When things go wrong on development sites…

When things go wrong on sites…

Over the past few years, the BLG team has dealt with all sorts of issues on sites. From the less unusual, such as bats and Japanese knotweed, to the very unusual (hopefully), such as buried bodies and great crested newts. Most developers will have come across some of these problems and whilst some are known before works start, most of the troublesome ones only come to light once development works are well underway: contractors going bust, unregistered utility pipes, archaeological remains, unmarked cesspits under old buildings (complete with very suspect sludge), etc…
These site issues invariably mean frustrating delays and costs which even the best contingency plans and budgets can find difficult to deal with. In our experience, however, the worst enemy of sites when coming across these issues is time – never is the saying that “time is money” more apt than in these situations.
We find that the best approach is to (a) not panic (b) highlight issues as soon as they become apparent, (c) throw in the best experts at the problem as soon as possible (this will save time in the end) and whilst it might not be the cheapest option on day 1, it is often the one that works the most economically in the long run.

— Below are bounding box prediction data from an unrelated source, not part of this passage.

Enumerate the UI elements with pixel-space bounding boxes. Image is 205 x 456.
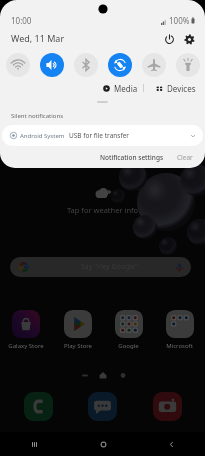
staticText: Devices	[167, 83, 196, 94]
button[interactable]: Settings	[179, 29, 199, 49]
button[interactable]: Play Store	[52, 310, 103, 350]
staticText: Media	[114, 83, 138, 94]
staticText: 100%	[169, 15, 190, 26]
button[interactable]: Devices	[152, 81, 200, 95]
button[interactable]: Phone	[24, 392, 53, 421]
button[interactable]: Bluetooth	[69, 51, 103, 79]
button[interactable]: Galaxy Store	[0, 310, 52, 350]
button[interactable]: Clear	[173, 151, 197, 164]
staticText: Clear	[177, 153, 193, 162]
button[interactable]: Messages	[88, 392, 117, 421]
button[interactable]: Android System	[2, 125, 203, 146]
staticText: Tap for weather info	[67, 205, 139, 215]
button[interactable]: Say "Hey Google"	[10, 257, 191, 277]
staticText: Silent notifications	[11, 112, 64, 120]
button[interactable]: Back	[137, 432, 205, 456]
button[interactable]: Flashlight	[171, 51, 205, 79]
staticText: 10:00	[11, 15, 32, 26]
staticText: Google	[118, 342, 139, 350]
button[interactable]: Recents	[0, 432, 69, 456]
button[interactable]: Camera	[153, 392, 182, 421]
staticText: Notification settings	[100, 153, 164, 162]
button[interactable]: Google	[103, 310, 154, 350]
staticText: Wed, 11 Mar	[11, 32, 65, 44]
button[interactable]: Airplane mode	[137, 51, 171, 79]
button[interactable]: Home	[69, 432, 137, 456]
staticText: Galaxy Store	[8, 342, 44, 350]
button[interactable]: Microsoft	[154, 310, 205, 350]
staticText: Play Store	[64, 342, 92, 350]
button[interactable]: Media	[99, 81, 142, 95]
staticText: USB for file transfer	[69, 131, 129, 140]
staticText: Android System	[20, 132, 65, 140]
button[interactable]: Sound	[35, 51, 69, 79]
button[interactable]: Auto rotate	[103, 51, 137, 79]
button[interactable]: Notification settings	[96, 151, 168, 164]
button[interactable]: Power off	[159, 29, 179, 49]
staticText: Say "Hey Google"	[81, 262, 138, 272]
staticText: Microsoft	[166, 342, 193, 350]
button[interactable]: Wi-Fi	[0, 51, 35, 79]
button[interactable]: Tap for weather info	[0, 186, 205, 215]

Newts, bats, weeds and random bodies…

So, now the newts and bats have found new homes, the weeds have been eradicated, the bodies (thankfully neither too old to interest the archaeologists, nor too fresh to concern the police) have been quietly and respectfully been laid to rest, new contractors appointed and the pipes dealt with. We can move on to the next project with plenty of “do you remember when” stories to add to our store of knowledge.
Cécile Verroest is Credit Risk Director at BLG Development Finance and relatively unflappable in a development crisis.